Mr. X was informed by his psychiatrist and the treatment team about the FDA-approved gluteal site for risperidone long-acting injections. He did consent to a trial of an alternative deltoid site for risperidone long-acting injections starting on August, 7, 2007. These injections were administered deeply and slowly into the deltoid. The result of this intervention was a decrease in the size, pain, and density of these nodules considerably. In June of 2008, 10 months later, they occupied approximately 12 percent of the deltoid and were significantly less dense and tender. Qualitative improvements were also seen in treatment adherence with this patient. These improvements included impressions on the part of the involved treatment personnel that the patient was more open to clinical suggestions than previously and was less resistant to considering alternative courses of thought and action than had previously been observed. In some of these instances, the patient permitted changes in his treatment routine and alterations in daily activities, which were deemed to be positively correlated with clinical improvements, especially given that the narrow rigidity of his previous treatment response repertoire had closed off potential avenues for improvement.

The patient’s medications were titrated up to 75mg of risperidone long-acting intramuscular injections every two weeks along with risperidone 8mg and aripiprazole 15mg orally each day. His irritability and agitation decreased to an extent where the patient was able to continue to live with his family and to independently commute using public transportation to and from his day treatment program Monday through Friday. He was also able to visit his internist regularly for management of hypertension. He had significantly fewer episodes of altercations with other patients, but continued to need redirection at times. He continued to experience an appreciable level of paranoia and still only allowed the risperidone long-acting injections to be administered by his psychiatrist.

Discussion

Additional factors that contributed to this patient’s clinical improvement include participation in a 25-hour-per-week day treatment program, residence with his caring brother and sister-in-law, family assistance in managing his finances, and medications for extrapyramidal side effects. It should be noted that this patient had in place the day treatment program and his family involvement when he was being treated with conventional antipsychotics in long-acting formulations.

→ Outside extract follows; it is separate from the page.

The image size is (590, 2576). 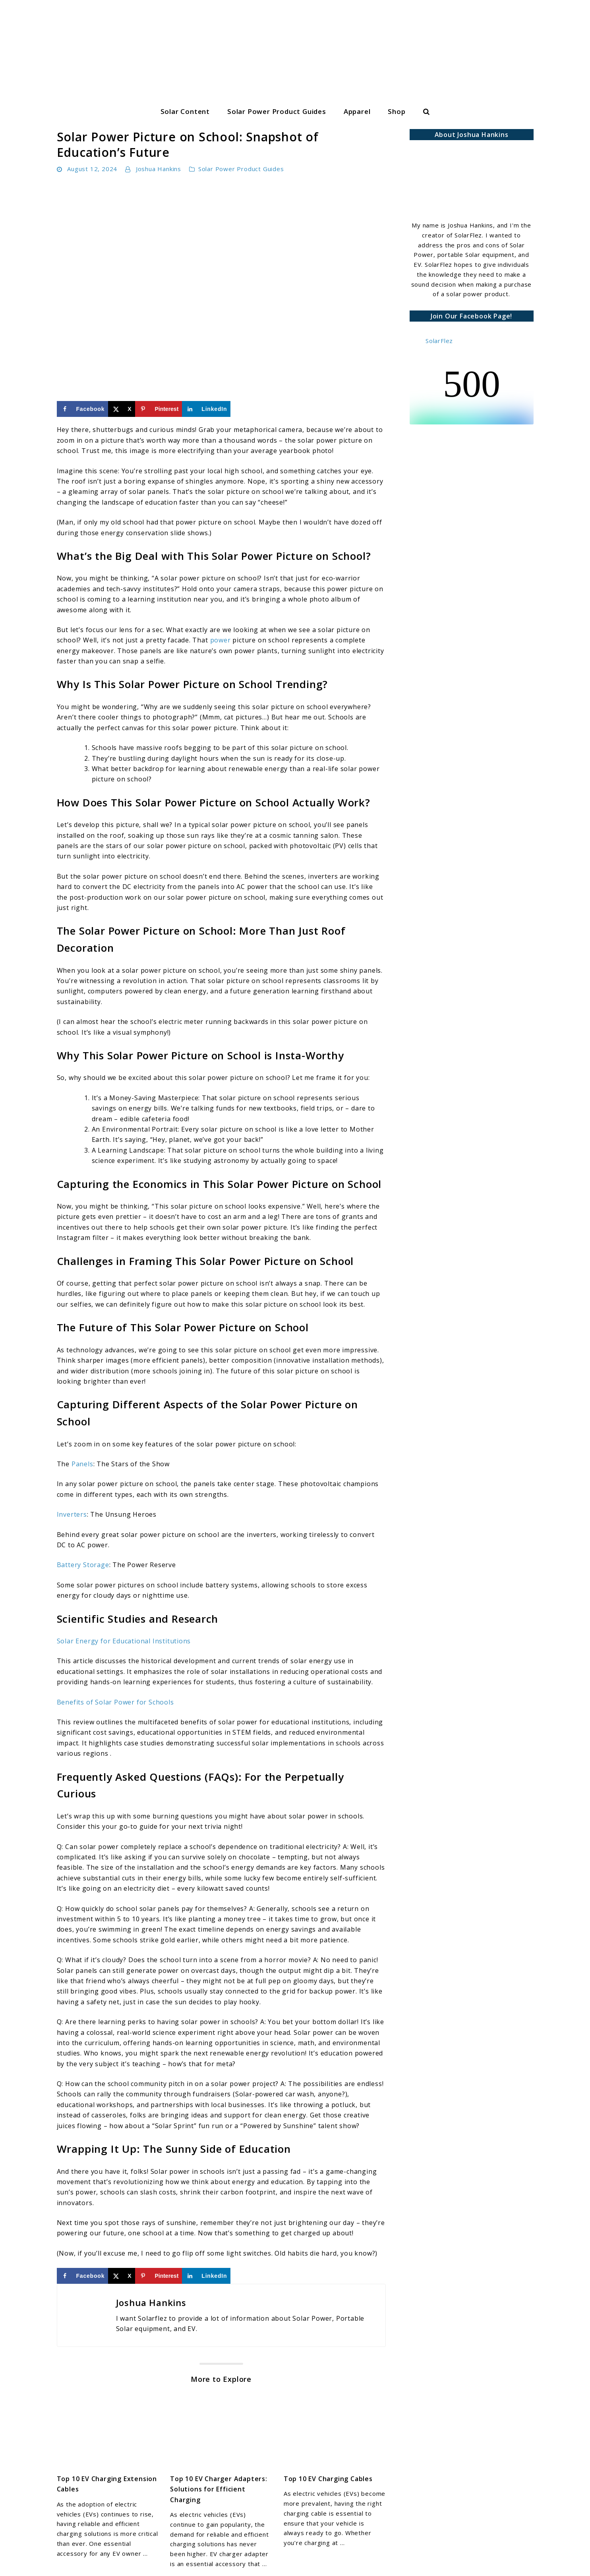 I want to click on Inverters, so click(x=72, y=1514).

Treatment outcome under these conditions was inadequate in part, as indicated by the presence of episodes of irritability and aggression, psychological rigidity, and heightened paranoia. With the present treatment regimen, the patient had fewer verbal altercations with other patients, was more flexible in his behaviour, and allowed changes in his routines as a result of reduced paranoia.

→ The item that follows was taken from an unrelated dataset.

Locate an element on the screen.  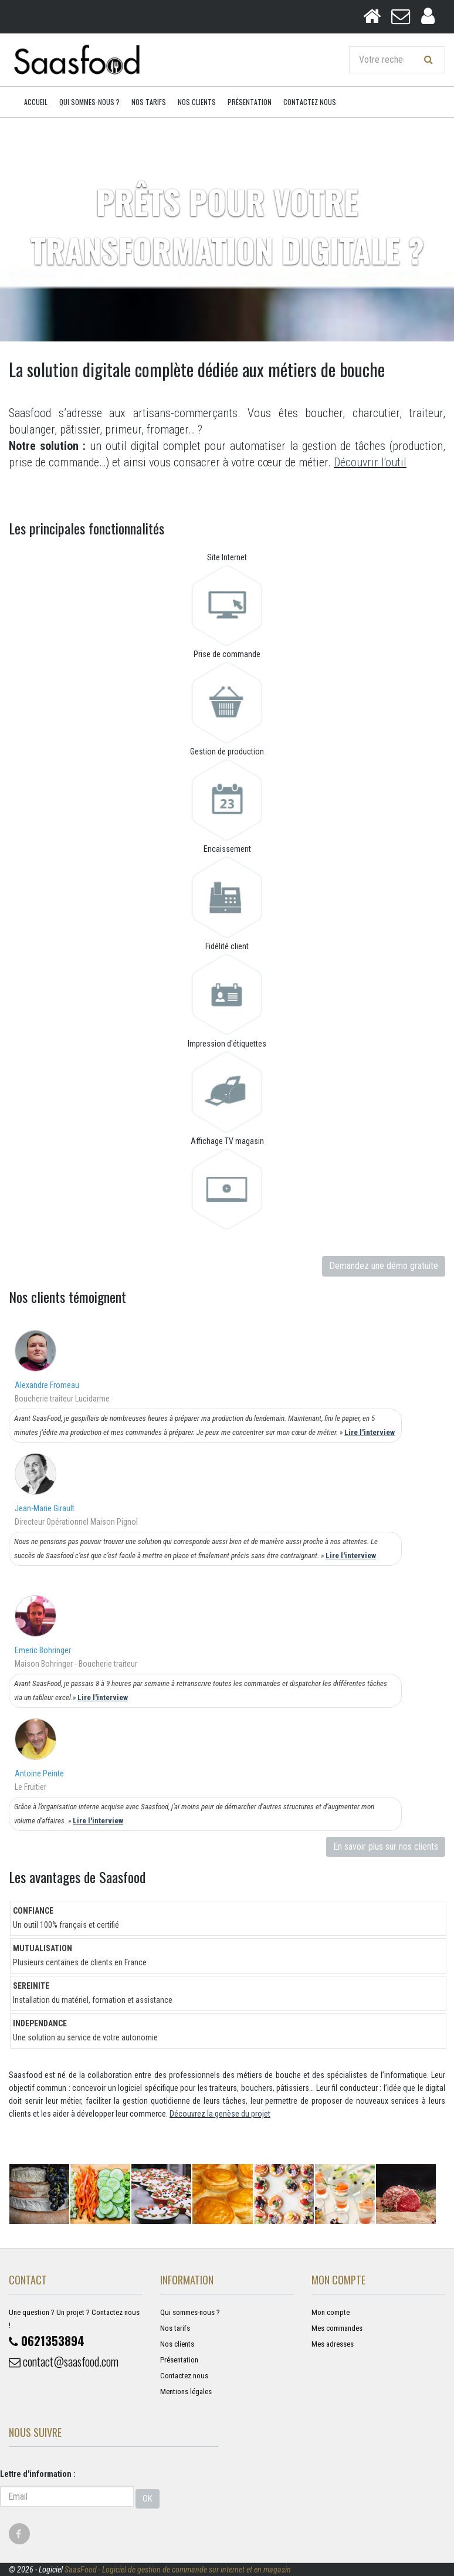 OK is located at coordinates (148, 2498).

Prior study results and the results of this case study support the safe and effective use of the deltoid muscle as an alternative injection site. As long-acting psychotropic medications become more available, bioequivalency studies on a variety of injection sites would be clinically useful.

References

1. Downie G, MacKenzie J, Williams A. Pharmacology and Medicines Management for Nurses, Third Edition. Upper Saddle River, NJ: Elsevier Health Sciences, 2003.
2. Trigoboff E. The science of psychopharmacology. In: Kneisl C, Trigoboff E (eds). Contemporary Psychiatric-Mental Health Nursing, Second Edition. Upper Saddle River, NJ: Prentice Hall, 2009:110–135.
3. Thyssen A, Ning X, Herben V, et al. Pharmacokinetics of long-acting injectable risperidone injected in deltoid muscle compared to gluteal muscle in subjects with schizophrenia. Poster presented at the 161st Annual American Psychiatric Association Annual Meeting; 2008 May 3–8; Washington, DC.
4. Ning X, Thyssen A, Quiroz J, et al. Tolerability and safety of long-acting injectable risperidone in chronic schizophrenia subjects using deltoid muscle as an alternative injection site. Poster presented at the 161st Annual American Psychiatric Association Annual Meeting; 2008 May 3–8; Washington, DC.
5. Kane J, Honigfeld G, Singer J, Meltzer H. Clozapine for the treatment-resistant schizophrenic: a double-blind comparison with chlorpromazine. Arch Gen Psychiatry. 1988;45:789–796.